Ricardo Ovaldia wrote:
--- Joseph Coveney wrote:
>> That the medians of the pooled data are identical
> wouldn't bother me so much as
> the difference between the asymptotic and
> permutation p-values with 256 dams.
>
> Take a look at what -xtreg percent mm, i(dam) fe-
> gives you (and also take a
> look at, say, -pnorm- on the residuals, for
> starters). I'm guessing that
> -xtreg, fe- (which would have been my first choice
> with this design) gives you
> the same take-home message as what -vaneltern- does.
Yes, I first used -xtreg- and obtained a p-value of
0.018. Although the residual plot did not look to bad
using -pnorm-, they look bad on the -qnorm- plot. I
was concerned that I was not meeting the normality
assumption, therefore I opted to use a non-parametric
test. I also tried to find a transformation, but the
ones I selected found did not performed any better.
--------------------------------------------------------------------------------
Good enough. I'm glad that things worked out with -vanelteren-, then.
I wouldn't necessarily write off -xtreg, fe- completely, though. Some work by
Lisa Sullivan and Ralph D'Agostino Sr.* indicates that the power of a t-test on
differences of paired ordered-categorical data is still pretty good, even with
small samples. The normality assumption isn't very well met in their case.
The do-file below suggests that the findings of Sullivan and D'Agostino can be
extended beyond the paired t-test. -vanelteren- and -xtreg, fe- are compared
in a simulation of an arrangement with 40 variably sized clusters of two to
twelve that are divided into two comparison groups. The do-file creates a
skewed distribution of ordered categorical data with five categories.

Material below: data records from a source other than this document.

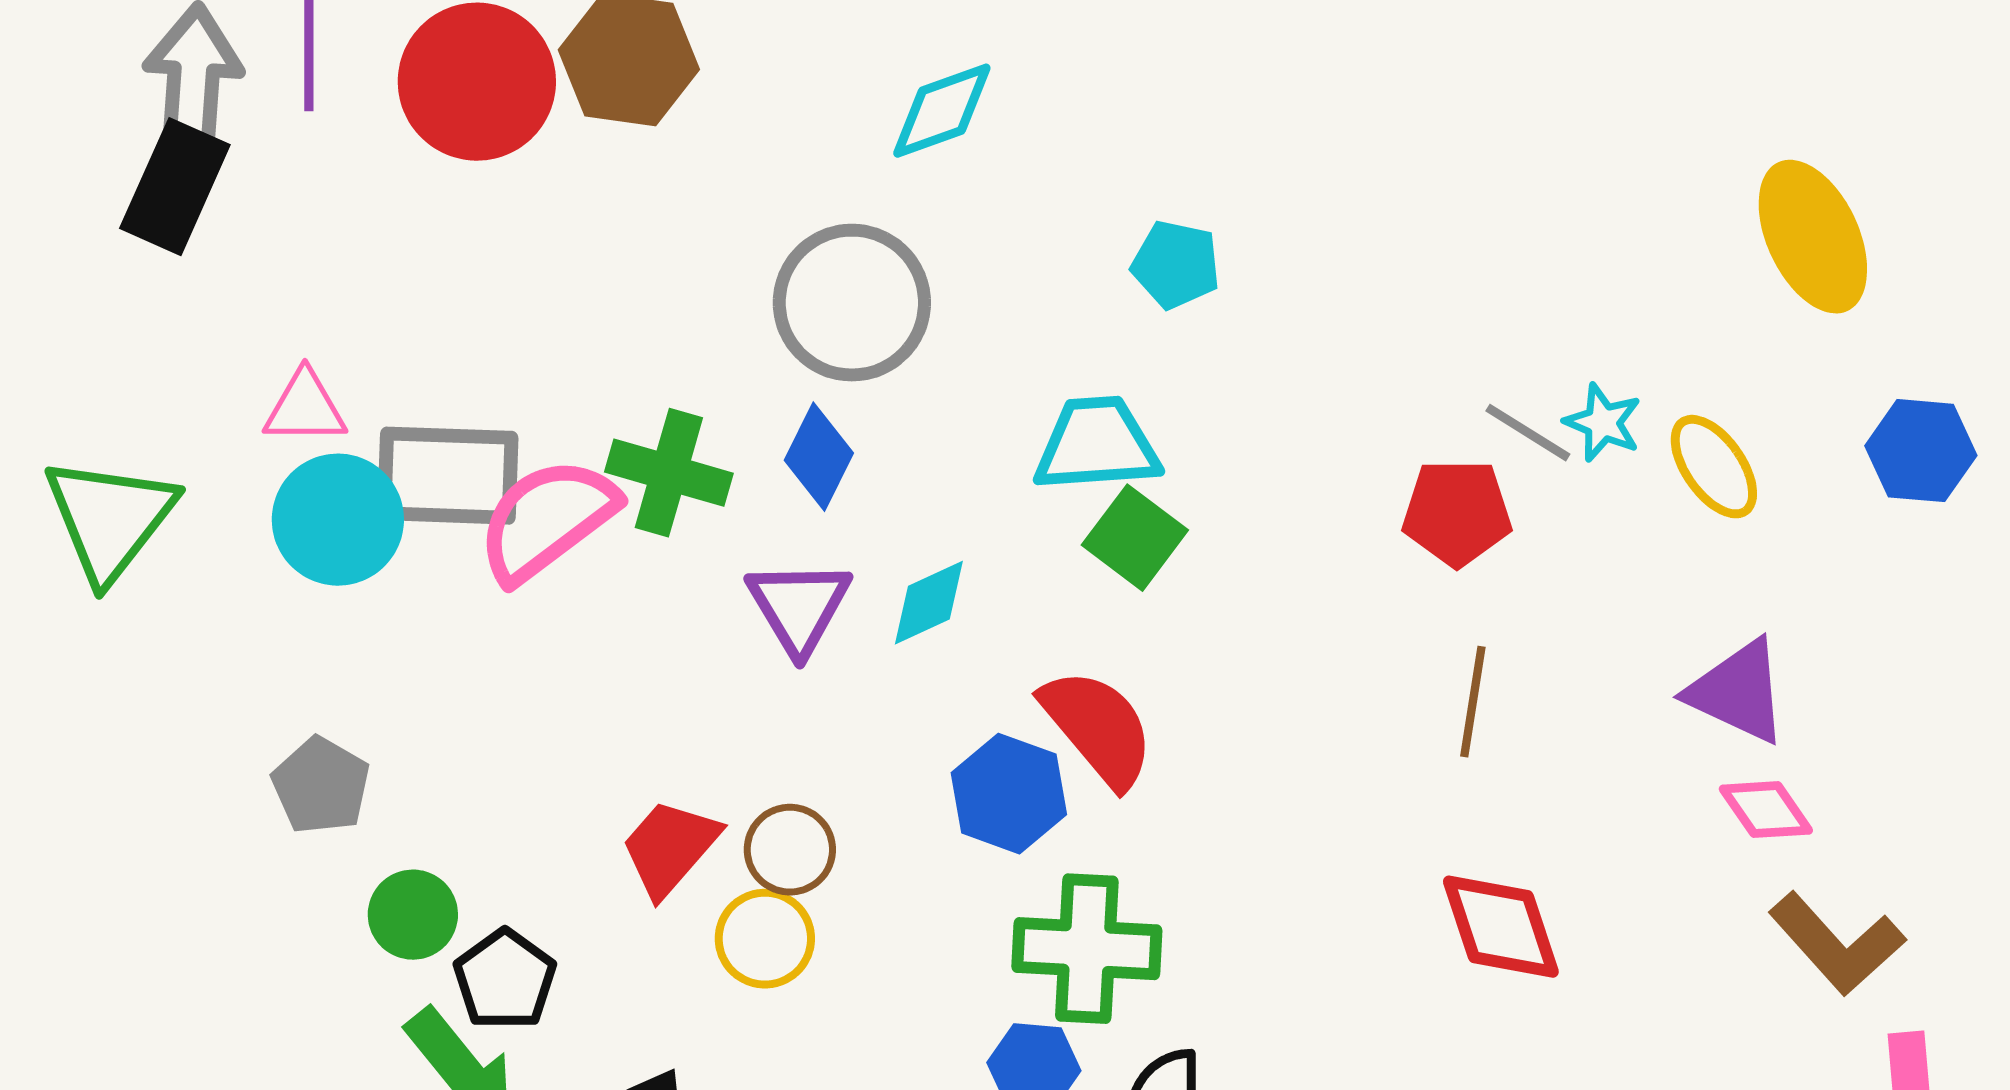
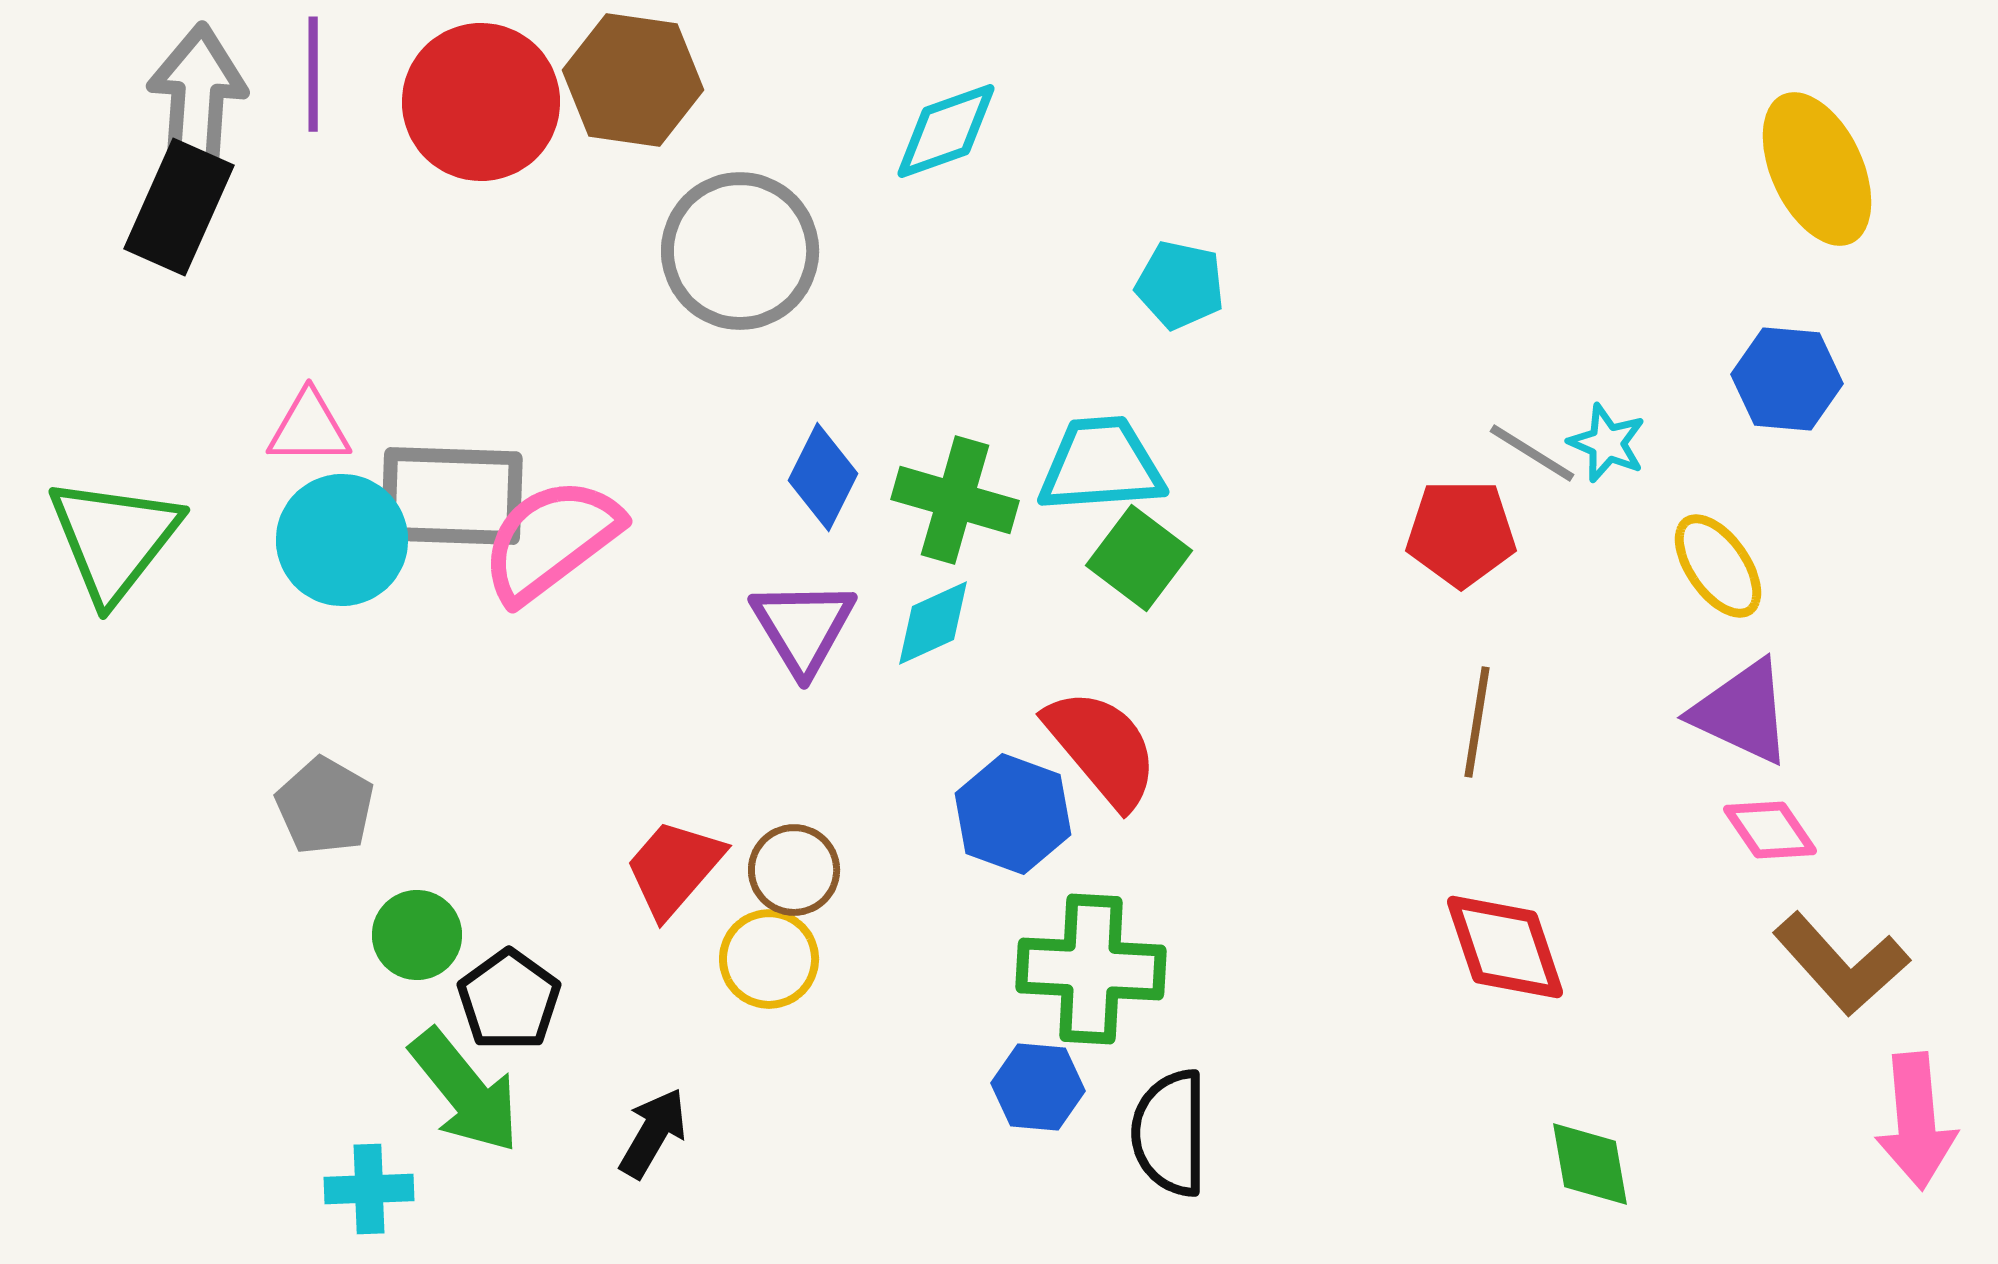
yellow ellipse: (1813, 237) -> (1817, 169), moved
gray circle: (852, 303) -> (740, 251), moved
blue hexagon: (1921, 451) -> (1787, 379), moved
yellow ellipse: (1714, 467) -> (1718, 566), moved
green cross: (669, 473) -> (955, 500), moved

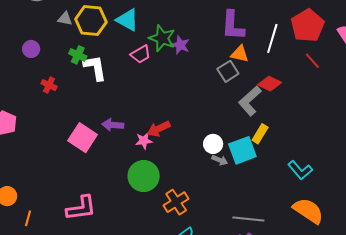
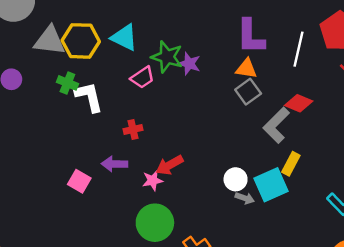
gray triangle: (65, 19) -> (50, 41), size x1.8
orange triangle: (240, 54) -> (246, 69), moved
red cross: (49, 85) -> (133, 130), moved, turned -35
pink square: (83, 138) -> (79, 181), size x0.7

The performance of -xtreg, fe- isn't too shabby for hypothesis testing with two
levels of the grouping variable--Null: 55 / 1000 replicates in the simulation
(-vanelteren-) versus 45 / 1000 (-xtreg, fe-) at a nominal 5% Type I error
rate; Alternative: 222 / 1000 versus 216 / 1000. I would expect the findings
to generally hold up with tenfold the replicates.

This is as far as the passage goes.